Rakkh’s hand closes gently on my shoulder—heavy, grounding.
“Good,” Rakkh says quietly, but the relief in the word is unmistakable.
Outside, something scrapes again—closer this time, louder. The hull shivers with the impact. Dust sifts from the ceiling seam in a soft fall. Tomas makes a strangled, choking noise.
“Those things are still out there,” he says.
Travnyk steps toward the corridor opening—toward the hall we came through—his head lowered, listening. His hands rest near his curved blade, posture loose but ready.
“It tests the shell,” he murmurs. “It seeks a weakness.”
Rakkh’s claws flex. “It will not find one.”

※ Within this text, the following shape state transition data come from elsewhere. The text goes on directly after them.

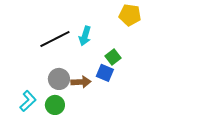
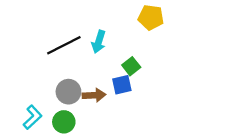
blue square: (105, 73) -> (122, 85), turned -36

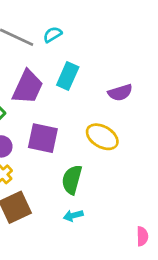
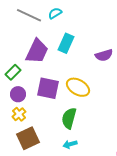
yellow ellipse: (102, 137) -> (78, 87), moved

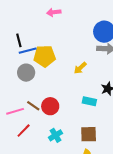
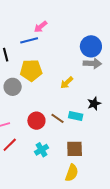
pink arrow: (54, 12) -> (41, 27), turned -32
blue line: (28, 51) -> (29, 40), moved
brown line: (33, 106) -> (58, 118), moved

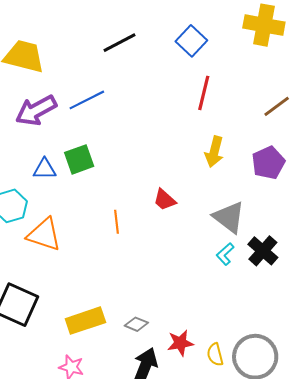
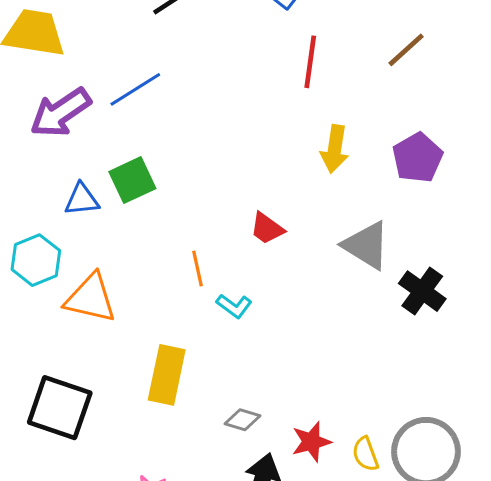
brown line: (277, 106) -> (406, 50), moved
cyan L-shape: (225, 254) -> (234, 306), moved, turned -95
yellow rectangle: (85, 321) -> (167, 375), moved, turned -54

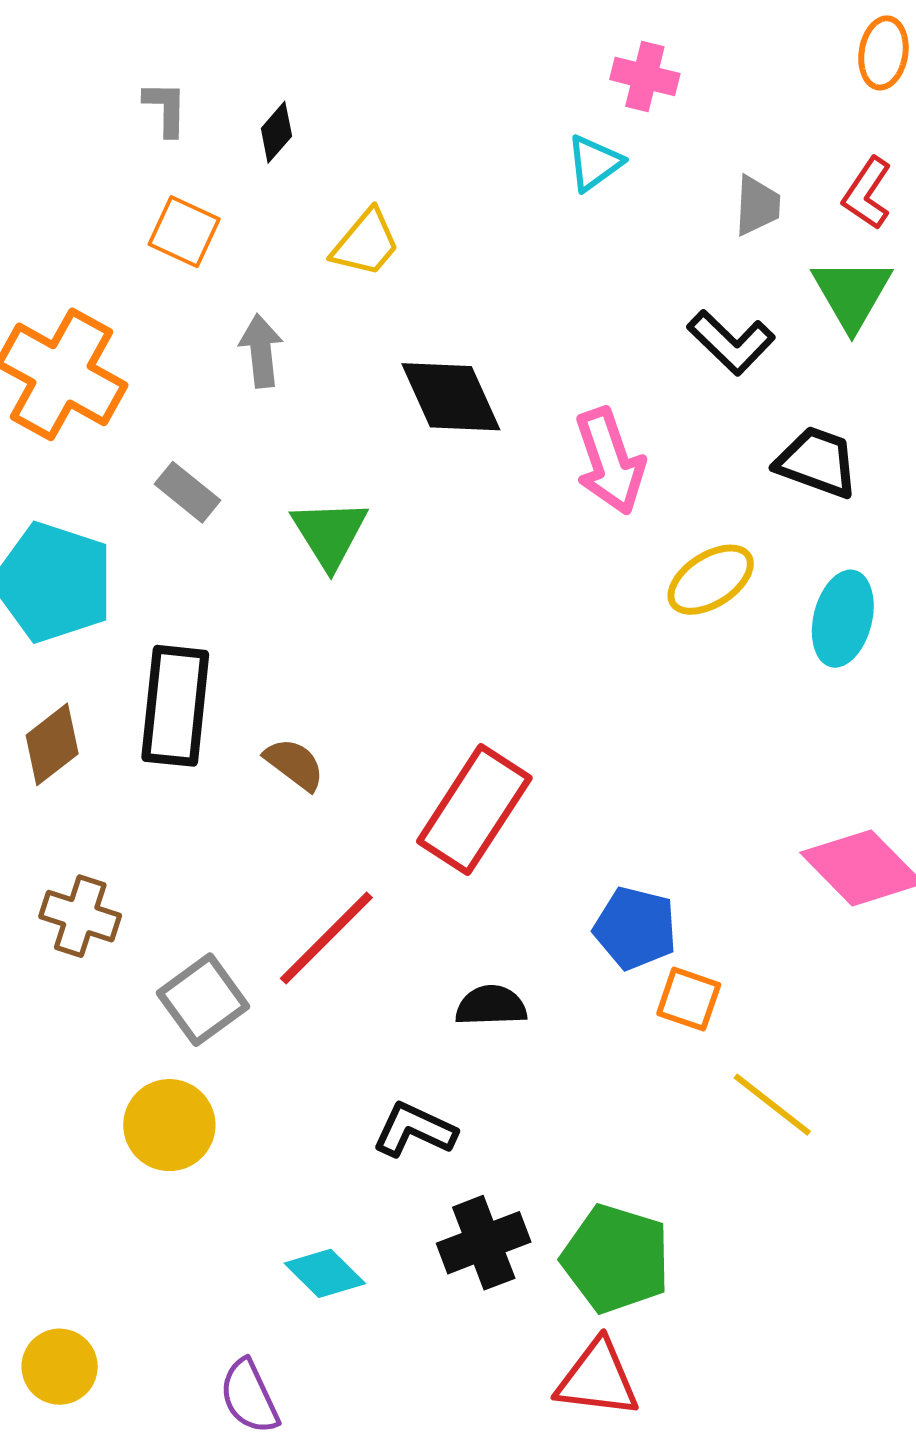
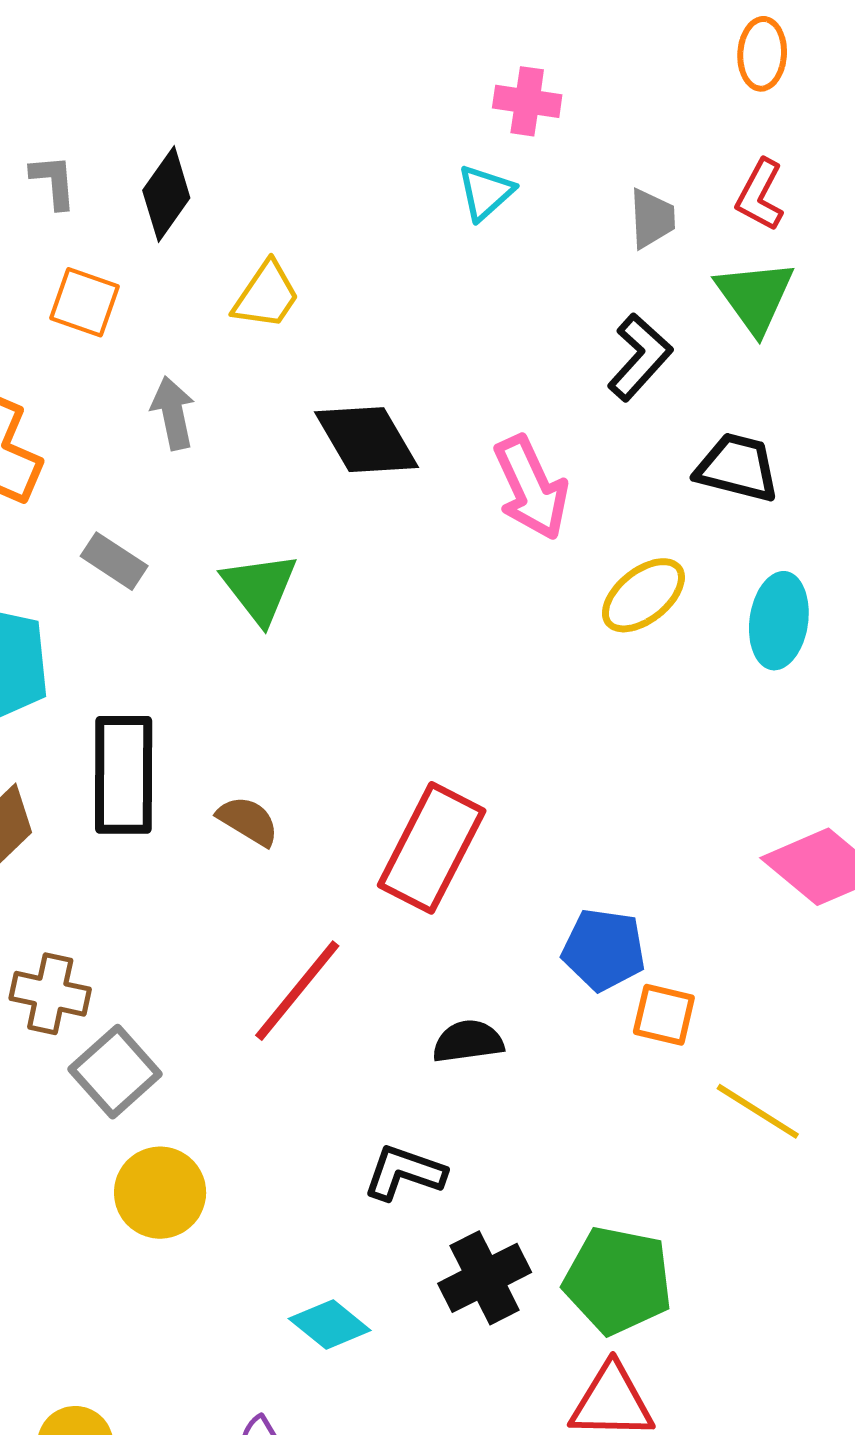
black diamond: (276, 132) -> (166, 194), size x1.5
black L-shape: (731, 342) -> (640, 357), turned -86
gray square: (203, 1000) -> (115, 1072), moved

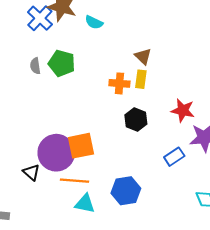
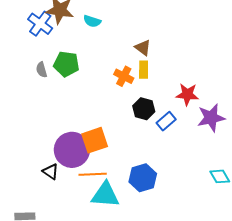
orange cross: (119, 83) -> (124, 76), turned 30
blue rectangle: (174, 157) -> (166, 121), moved
cyan triangle: (85, 204) -> (105, 195), size x1.4

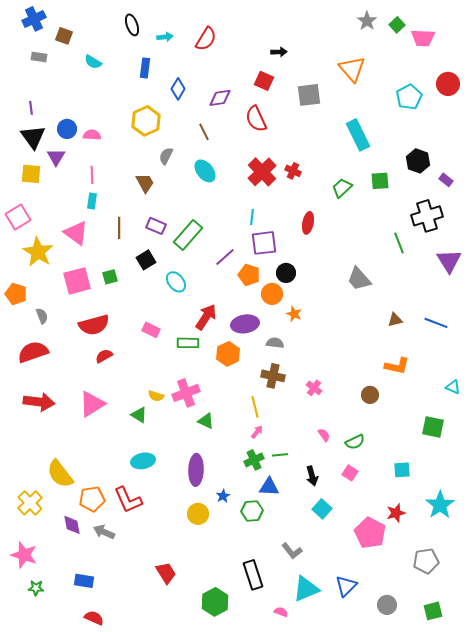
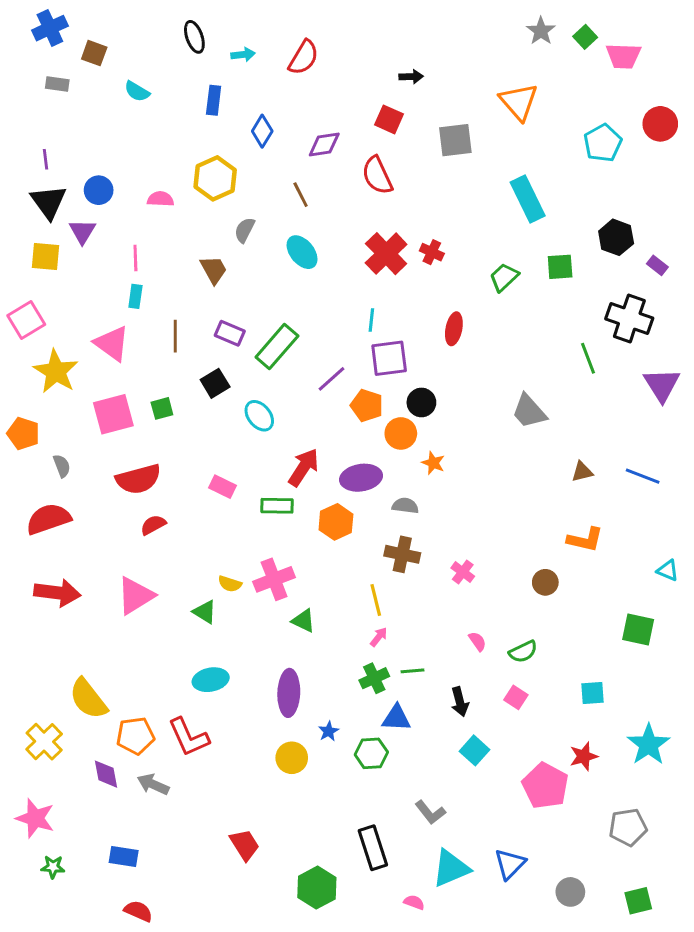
pink semicircle: (92, 135) -> (161, 199), moved
black cross: (427, 216) -> (629, 318), turned 36

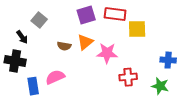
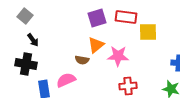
gray square: (39, 20) -> (25, 16), moved
brown semicircle: (64, 46) -> (82, 60), moved
red cross: (128, 77) -> (128, 86), moved

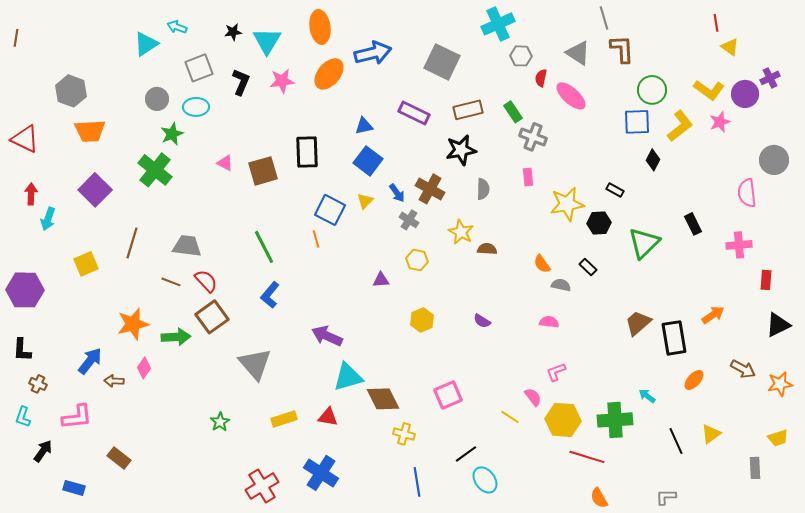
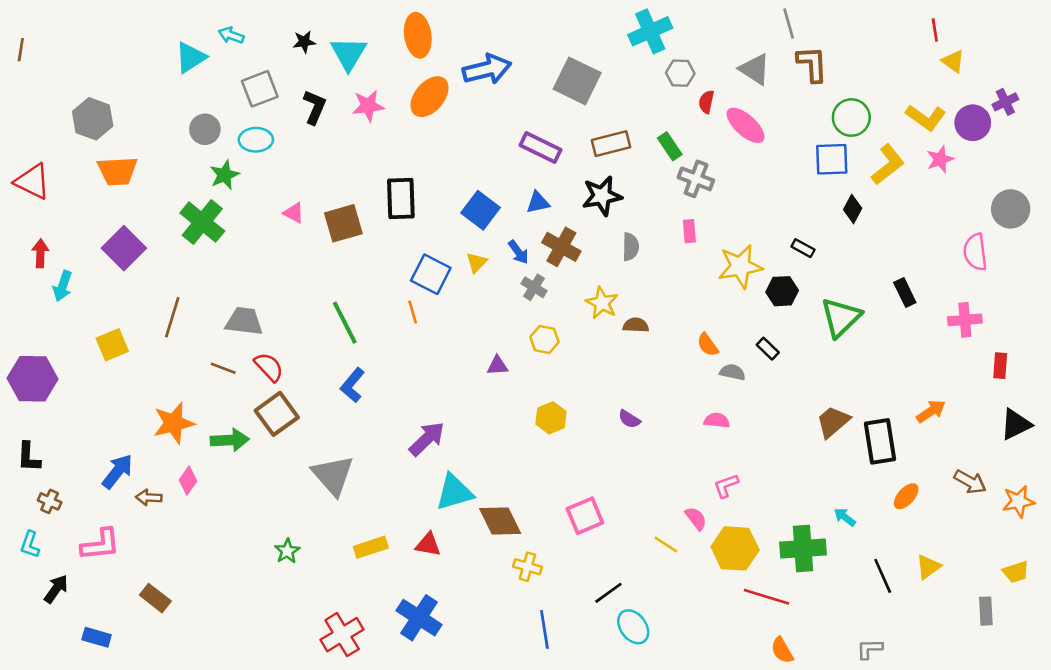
blue triangle: (364, 126) -> (538, 202), moved
purple arrow: (327, 336) -> (427, 439), turned 112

The ship hums—deeper, almost like a response. Then the light changes. Not brighter—colder. The violet shifts toward something sharper, edged with blue-white. The grooves along the walls brighten in segmented patterns that look suddenly less like breathing and more like… circuitry.
Rakkh goes still, and I think I know him well enough to see it’s not that he’s afraid. It’s because his instincts are screaming. I feel it in my own skin, a pressure building behind my ribs.
The ship’s hum rises a notch—tightens—like a throat clearing, and then the sound comes. It’s not words, but a sequence of tones: three low pulses, one high, then a long, sustained note that vibrates my teeth. Tomas clamps both hands over his ears.
“What is that?” he screeches.
Travnyk’s eyes narrow. “A signal.”
Rakkh’s wings flare hard enough to brush the curved walls. “For what?”
The ship answers by doing something that makes my stomach drop out. The corridor behind us—our way out—seals shut. Not with the dramatics of a door slamming shut, but with the metal itself flowing across the opening like a muscle tightening—smoothing into an unbroken wall.
“No—no, no, no—” Tomas says, the words a choked sound that might be a sob.
Rakkh lunges toward the sealed passage, claws slashing at the surface. No sparks fly. The hull doesn’t dent. It absorbs his strike like it was made for it. It probably is.
“Open,” Rakkh snarls.
The ship hums once. Indifferent.
“Lia,” Tomas gasps, voice cracking. “Tell it to open!”